The trends in cybersecurity are:
- Automation of all manual tasks to avoid human errors, and provide always up-to-date information.
- Correlation of data gathered from several sources to detect more threats.
Let’s take automating inventory as an example.
Keeping an inventory in a spreadsheet seems easy. However, what happens if a malicious device or service is added? How long it will take you to detect it?
If you continuously scan your infrastructure to keep an updated picture of your infrastructure, you can perform some nice correlations:
- New resources over real-time security alerts: “Someone accessed a suspicious URL at the same time this new device was added.”

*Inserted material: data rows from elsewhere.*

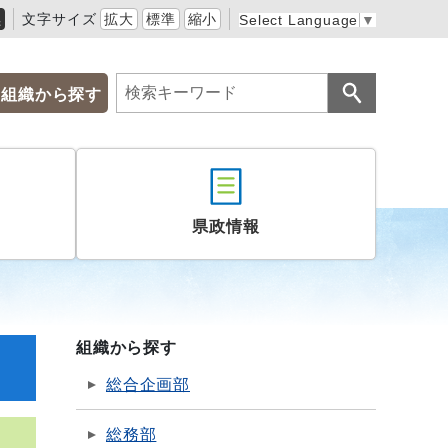
黒
文字サイズ
拡大
標準
縮小
Select Language
▼
組織から探す
県政情報
組織から探す
総合企画部
総務部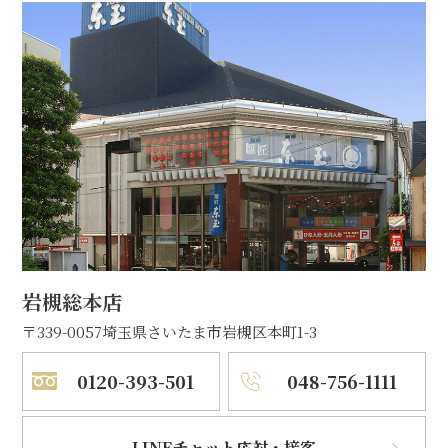
岩槻総本店
〒339-0057
埼玉県さいたま市岩槻区本町1-3
0120-393-501
048-756-1111
LINEチャット応対・接客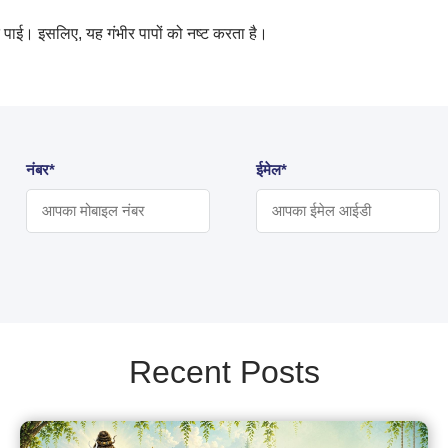
ि पाई। इसलिए, यह गंभीर पापों को नष्ट करता है।
नंबर*
ईमेल*
Recent Posts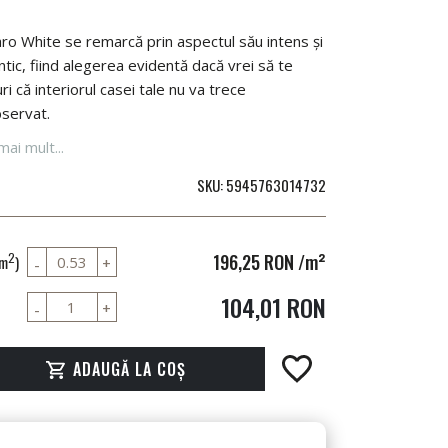
ro White se remarcă prin aspectul său intens și
tic, fiind alegerea evidentă dacă vrei să te
ri că interiorul casei tale nu va trece
servat.
mai mult...
SKU
5945763014732
196,25 RON
/m²
2
(m
)
104,01 RON
ADAUGĂ LA COȘ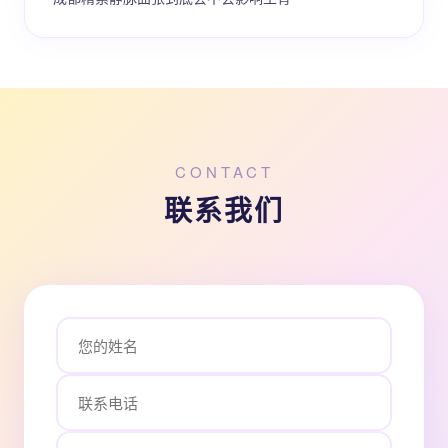
CONTACT
联系我们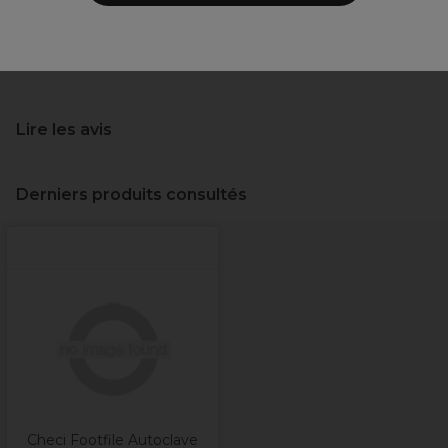
Livraison et stock
Lire les avis
Derniers produits consultés
Checi Footfile Autoclave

- State of the resources over vulnerability discovery: “This device has a critical vulnerability, but it’s a test machine that is off. We can prioritize other alerts over this one.”
- State of the resources over compliance: “A recent configuration change in this server has made it fall out of compliance.”
Keep this in mind whether you build your own security solutions or use a vendor product, security has proved to be more effective when treated as a single solution, where any information may be useful at any given stage.
Conclusion
Vulnerability databases help you discover where are you vulnerable and take mitigation actions.
You can automate this discovery process by integrating your inventory with their APIs, which is easily done in any popular programming language. You can even do this querying from a spreadsheet (although it is not recommended).
Finally, advancing on this automation journey will open you up to the possibility of correlating data from multiple sources, making your security solution more effective.